The upshot is that no Supreme Court precedent suggests that homosexuals are a suspect class, subjecting discriminatory laws against them to strict scrutiny. The precedent shows that only the rational basis standard has been applied. All that is needed to pass rational basis is a legitimate state interest and a rational relation of the law to accomplishing that interest. Most difficult for gay rights advocates, the burden of showing that the interest is illegitimate or that the law has no rational relation to the interest is on the challenger. It is not the legal duty of the state to assert or conclusively establish the legitimacy of the interest or the rational relation of the law to achieving it.
Because Equal Protection jurisprudence grew up in the context of a mixed government, it is crafted to accommodate the welfare state. The welfare state requires unequal application of the laws. For example, a law prohibiting distribution of milk in plastic, non-refillable containers, but not in paper, non-refillable containers, passes Equal Protection analysis, in part because the aims of the welfare state are accepted as legitimate state interests.

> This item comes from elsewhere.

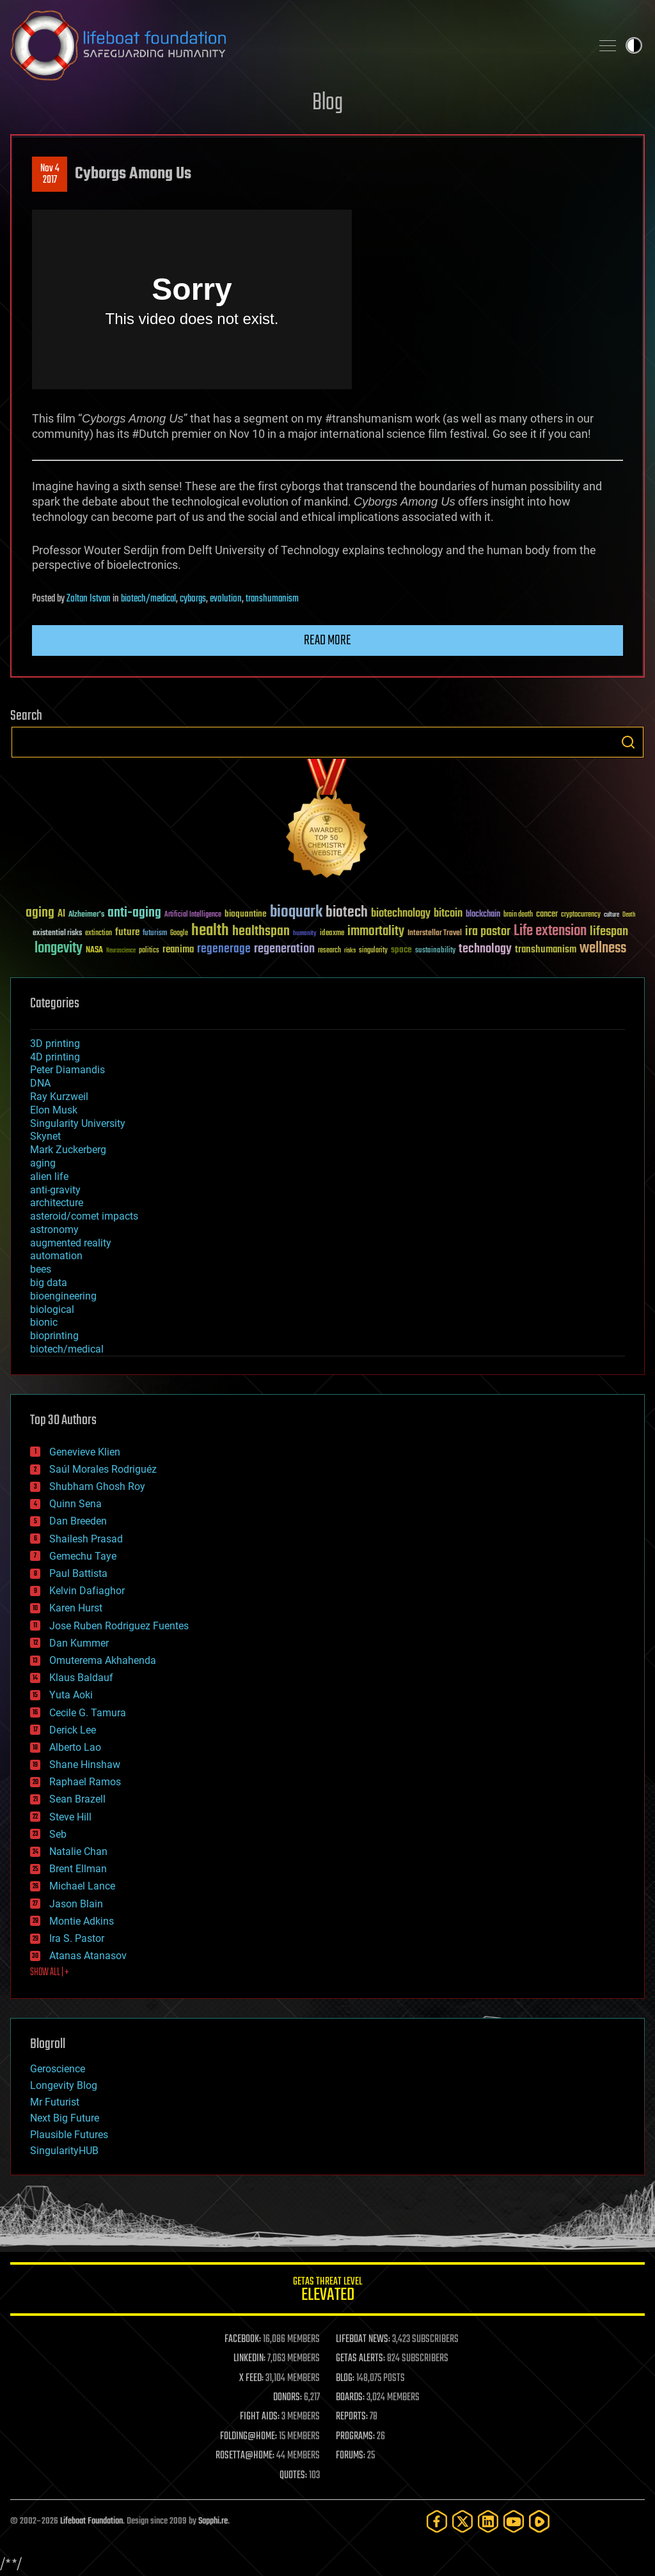 The image size is (655, 2576). What do you see at coordinates (75, 1608) in the screenshot?
I see `Karen Hurst` at bounding box center [75, 1608].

Bans on gay marriage may fail under an Equal Protection analysis, but the failure of a state to permit gay marriage is not likely to offend the Court's current Equal Protection jurisprudence. It is not likely that the current Court will decide that homosexuals are a "suspect class" deserving of the special protections of strict scrutiny. It may be right, in an objective sense, that failure to provide equal marriage rights to homosexuals, or providing "separate but equal" marriage rights, may "deny to [homosexual persons] the equal protection of the laws," but such arguments are non-starters in our current, conflicted legal system.
†† I find "suspect class" analysis highly . . . suspect. Because the Court does not have a rational, objective concept of fundamental rights, it resorts to aggregating the rights of particular groups and treats some groups as more deserving of protection than others. Although, to its credit, the Court, once finding a suspect class, converts the class into a classification; e.g., if the suspect class is blacks, the suspect classification becomes race, and the Court will apply strict scrutiny to laws discriminating on the basis of the suspect classification, not just against the suspect class. I think suspect class analysis should diminish, and that fundamental right analysis should expand. In the case of gay marriage, I do not find the situation urgent enough to justify making an argument to expand bad law (i.e., that homosexuals are a suspect class). If the threat to individual rights were dire enough to constitute an emergency, I might think differently.
PS: I am entirely willing to be corrected or convinced to the contrary.